◆ INSTRUCTIONS FOR THE TASK: Scan the entries below for the word "System", then copy each line that holds it.

◆ RECORDS SHOWN:

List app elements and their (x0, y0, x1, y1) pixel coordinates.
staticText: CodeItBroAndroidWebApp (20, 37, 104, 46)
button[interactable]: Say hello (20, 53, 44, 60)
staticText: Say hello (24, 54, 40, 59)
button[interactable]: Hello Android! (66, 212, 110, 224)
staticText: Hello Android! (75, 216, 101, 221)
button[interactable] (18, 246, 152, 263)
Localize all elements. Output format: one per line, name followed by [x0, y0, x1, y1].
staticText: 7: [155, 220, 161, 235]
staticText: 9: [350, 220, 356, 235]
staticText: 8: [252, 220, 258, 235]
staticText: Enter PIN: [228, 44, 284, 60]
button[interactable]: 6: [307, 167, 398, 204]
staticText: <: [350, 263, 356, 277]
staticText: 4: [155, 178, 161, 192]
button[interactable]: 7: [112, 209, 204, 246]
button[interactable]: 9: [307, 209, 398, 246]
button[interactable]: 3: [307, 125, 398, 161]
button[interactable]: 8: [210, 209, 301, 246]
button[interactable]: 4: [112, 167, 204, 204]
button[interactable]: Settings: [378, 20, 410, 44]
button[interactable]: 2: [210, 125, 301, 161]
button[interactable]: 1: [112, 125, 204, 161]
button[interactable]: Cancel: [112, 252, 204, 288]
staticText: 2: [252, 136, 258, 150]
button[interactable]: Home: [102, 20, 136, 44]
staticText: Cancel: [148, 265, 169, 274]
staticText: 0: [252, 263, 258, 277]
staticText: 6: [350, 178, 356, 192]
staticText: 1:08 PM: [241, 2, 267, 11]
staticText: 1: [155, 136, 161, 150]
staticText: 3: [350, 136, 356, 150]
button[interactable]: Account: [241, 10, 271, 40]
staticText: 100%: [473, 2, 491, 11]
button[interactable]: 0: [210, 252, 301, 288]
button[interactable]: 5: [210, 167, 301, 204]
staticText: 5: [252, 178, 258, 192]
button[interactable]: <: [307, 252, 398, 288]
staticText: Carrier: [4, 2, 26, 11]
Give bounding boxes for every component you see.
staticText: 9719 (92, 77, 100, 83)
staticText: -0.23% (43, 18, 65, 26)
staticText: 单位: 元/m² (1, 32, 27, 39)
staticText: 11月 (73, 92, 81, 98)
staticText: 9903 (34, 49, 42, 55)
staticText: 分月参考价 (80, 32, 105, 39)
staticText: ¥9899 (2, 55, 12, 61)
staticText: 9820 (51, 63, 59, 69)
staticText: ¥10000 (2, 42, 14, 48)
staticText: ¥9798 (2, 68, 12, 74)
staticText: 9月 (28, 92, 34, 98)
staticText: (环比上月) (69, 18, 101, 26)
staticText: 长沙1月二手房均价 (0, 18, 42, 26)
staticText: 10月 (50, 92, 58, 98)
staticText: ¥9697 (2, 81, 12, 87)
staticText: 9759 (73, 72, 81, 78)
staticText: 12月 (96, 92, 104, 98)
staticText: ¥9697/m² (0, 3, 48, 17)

==

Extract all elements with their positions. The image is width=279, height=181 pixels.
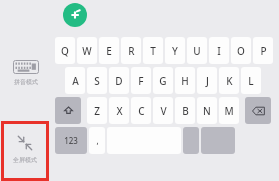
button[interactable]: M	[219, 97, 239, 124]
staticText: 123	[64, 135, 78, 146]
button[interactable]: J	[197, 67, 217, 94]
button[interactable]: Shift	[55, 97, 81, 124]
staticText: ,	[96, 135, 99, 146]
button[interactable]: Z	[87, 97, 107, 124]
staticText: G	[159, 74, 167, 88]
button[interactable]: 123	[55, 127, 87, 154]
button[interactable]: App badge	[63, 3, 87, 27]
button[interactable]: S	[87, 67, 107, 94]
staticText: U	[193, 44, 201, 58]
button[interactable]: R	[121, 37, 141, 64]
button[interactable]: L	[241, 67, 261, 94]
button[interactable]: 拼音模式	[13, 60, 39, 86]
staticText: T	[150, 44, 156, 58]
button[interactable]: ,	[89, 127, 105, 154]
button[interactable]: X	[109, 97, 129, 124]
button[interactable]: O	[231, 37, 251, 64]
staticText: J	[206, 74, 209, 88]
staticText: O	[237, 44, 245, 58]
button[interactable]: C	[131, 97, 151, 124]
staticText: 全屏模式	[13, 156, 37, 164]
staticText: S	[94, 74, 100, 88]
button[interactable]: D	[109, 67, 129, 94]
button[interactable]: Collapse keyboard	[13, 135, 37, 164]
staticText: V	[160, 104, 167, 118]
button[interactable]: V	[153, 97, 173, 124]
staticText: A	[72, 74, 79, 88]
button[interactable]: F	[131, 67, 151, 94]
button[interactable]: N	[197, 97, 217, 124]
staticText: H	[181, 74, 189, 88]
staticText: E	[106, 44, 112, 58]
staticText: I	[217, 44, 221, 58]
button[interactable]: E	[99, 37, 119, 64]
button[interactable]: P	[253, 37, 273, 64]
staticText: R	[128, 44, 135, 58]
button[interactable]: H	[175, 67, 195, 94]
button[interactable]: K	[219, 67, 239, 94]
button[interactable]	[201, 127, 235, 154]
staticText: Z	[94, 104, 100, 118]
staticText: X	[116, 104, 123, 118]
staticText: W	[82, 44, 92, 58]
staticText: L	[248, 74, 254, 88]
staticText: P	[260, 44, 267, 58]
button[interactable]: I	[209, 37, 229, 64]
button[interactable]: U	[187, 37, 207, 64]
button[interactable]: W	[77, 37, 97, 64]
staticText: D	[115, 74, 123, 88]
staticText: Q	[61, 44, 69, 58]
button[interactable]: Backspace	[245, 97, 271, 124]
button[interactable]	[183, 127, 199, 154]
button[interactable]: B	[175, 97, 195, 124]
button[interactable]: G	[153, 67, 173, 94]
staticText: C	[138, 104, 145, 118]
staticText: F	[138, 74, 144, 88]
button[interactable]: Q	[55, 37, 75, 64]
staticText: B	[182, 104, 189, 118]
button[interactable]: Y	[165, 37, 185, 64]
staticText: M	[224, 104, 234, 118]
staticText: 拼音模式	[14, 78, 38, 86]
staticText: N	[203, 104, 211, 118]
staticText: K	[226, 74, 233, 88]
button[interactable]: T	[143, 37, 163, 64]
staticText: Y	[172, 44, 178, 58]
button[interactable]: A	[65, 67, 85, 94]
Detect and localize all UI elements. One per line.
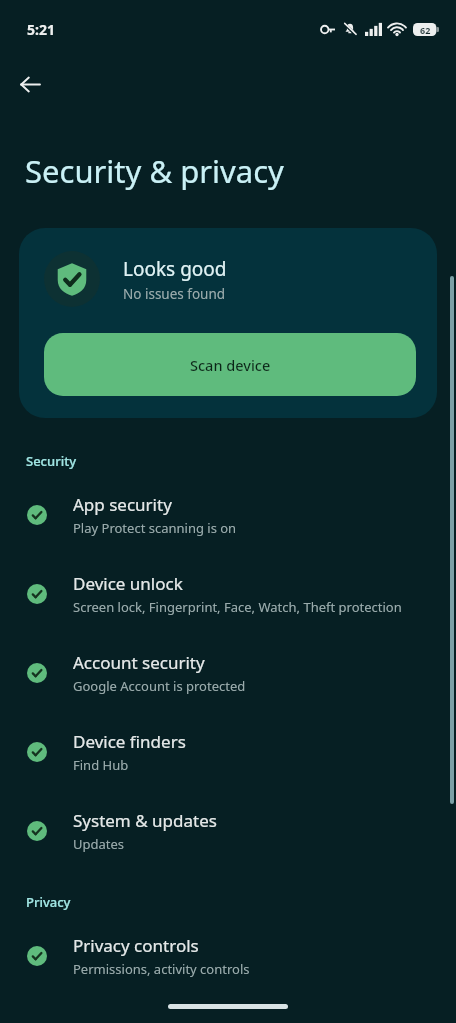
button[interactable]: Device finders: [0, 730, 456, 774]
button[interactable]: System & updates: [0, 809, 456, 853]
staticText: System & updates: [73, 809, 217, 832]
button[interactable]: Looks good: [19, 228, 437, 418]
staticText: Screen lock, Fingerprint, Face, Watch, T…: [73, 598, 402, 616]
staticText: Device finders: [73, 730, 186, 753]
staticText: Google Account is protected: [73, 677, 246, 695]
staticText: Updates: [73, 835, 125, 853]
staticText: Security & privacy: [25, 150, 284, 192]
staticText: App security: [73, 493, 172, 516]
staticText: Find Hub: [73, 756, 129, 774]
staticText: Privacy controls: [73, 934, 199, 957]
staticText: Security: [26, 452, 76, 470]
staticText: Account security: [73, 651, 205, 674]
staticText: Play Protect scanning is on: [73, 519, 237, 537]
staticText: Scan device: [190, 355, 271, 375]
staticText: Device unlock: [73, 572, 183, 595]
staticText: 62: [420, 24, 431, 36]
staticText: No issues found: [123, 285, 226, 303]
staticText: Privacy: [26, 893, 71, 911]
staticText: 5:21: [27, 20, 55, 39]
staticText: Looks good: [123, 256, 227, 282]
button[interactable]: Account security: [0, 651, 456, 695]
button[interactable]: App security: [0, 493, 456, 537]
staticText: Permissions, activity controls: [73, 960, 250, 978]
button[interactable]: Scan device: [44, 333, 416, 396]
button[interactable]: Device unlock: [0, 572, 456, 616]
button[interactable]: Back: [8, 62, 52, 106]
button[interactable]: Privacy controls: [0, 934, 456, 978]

◆ TASK SOLUTION:
button[interactable]: System & updates: [0, 809, 456, 853]
staticText: System & updates: [73, 809, 217, 832]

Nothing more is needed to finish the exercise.